VIII, external sorting
Scope of application: sorting of large data, de-duplication
Basic principles and points: external sorting of the subsumption method, replacement selection of the loser tree principle, the optimal subsumption tree
Expansion:
Example of problems:
1). There is a 1G size of a file, in which each line is a word, the size of the word does not exceed 16 bytes, the memory limit size is 1M. return the highest frequency of 100 words.
This data has obvious characteristics, the size of the word is 16 bytes, but the memory is only 1m to do the hash is somewhat insufficient, so it can be used to sort. The memory can be used as an input buffer.
nine, trie tree
Scope: large amount of data, repetition, but the small variety of data can be put into memory
Fundamentals and key points: the way to achieve the node children's representation
Expansion: compression of the implementation.
Problem example:
1). There are 10 files, 1G each, and each line of each file holds the user's query, which may be repeated in each file. You are asked to sort them by the frequency of the query.

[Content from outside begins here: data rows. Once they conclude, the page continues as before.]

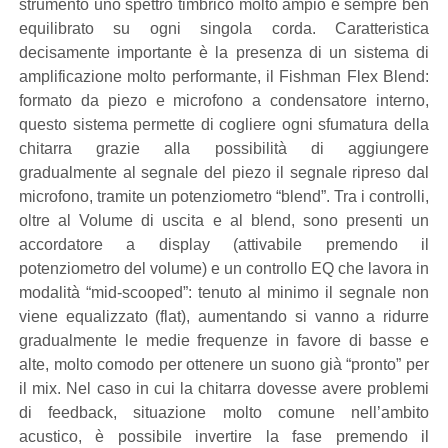
strumento uno spettro timbrico molto ampio e sempre ben
equilibrato su ogni singola corda. Caratteristica
decisamente importante è la presenza di un sistema di
amplificazione molto performante, il Fishman Flex Blend:
formato da piezo e microfono a condensatore interno,
questo sistema permette di cogliere ogni sfumatura della
chitarra grazie alla possibilità di aggiungere
gradualmente al segnale del piezo il segnale ripreso dal
microfono, tramite un potenziometro “blend”. Tra i controlli,
oltre al Volume di uscita e al blend, sono presenti un
accordatore a display (attivabile premendo il
potenziometro del volume) e un controllo EQ che lavora in
modalità “mid-scooped”: tenuto al minimo il segnale non
viene equalizzato (flat), aumentando si vanno a ridurre
gradualmente le medie frequenze in favore di basse e
alte, molto comodo per ottenere un suono già “pronto” per
il mix. Nel caso in cui la chitarra dovesse avere problemi
di feedback, situazione molto comune nell’ambito
acustico, è possibile invertire la fase premendo il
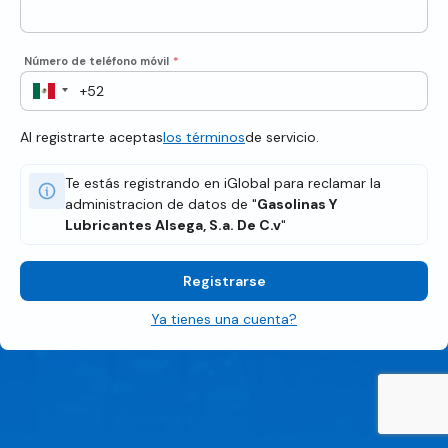
Número de teléfono móvil
*
Al registrarte aceptas
los términos
de servicio.
Te estás registrando en iGlobal para reclamar la
administracion de datos de "
Gasolinas Y
Lubricantes Alsega, S.a. De C.v
"
Registrarse
Ya tienes una cuenta?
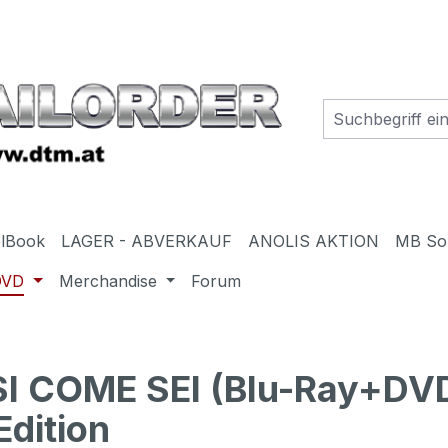
elBook
LAGER - ABVERKAUF
ANOLIS AKTION
MB So
DVD
Merchandise
Forum
SI COME SEI (Blu-Ray+DVD
Edition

2).10 million strings, some of them are the same(duplicates), need to remove all the duplicates and keep the strings without duplicates. How to design and implement?
3). Finding popular queries: the query string has a relatively high degree of repetition, although the total number is 10 million, but if you remove the duplicates, no more than 3 million, each no more than 255 bytes.
X. Distributed processing mapreduce
Scope of application: a large amount of data, but small types of data can be put into memory
Basic principles and key points: the data will be handed over to different machines to deal with the data division, the results of the generalization of the approximation.
Extension:
Problem example:
1).The canonical example application of MapReduce is a process to count the appearances ofeach different word in a set of documents:
2). Massive amount of data is distributed among 100 computers, think of a way to efficiently count the TOP10 of this data.
3). A **** has N machines with N counts on each machine. Each machine stores up to O(N) numbers and operates on them. How do you find the median (median) of the N^2 numbers?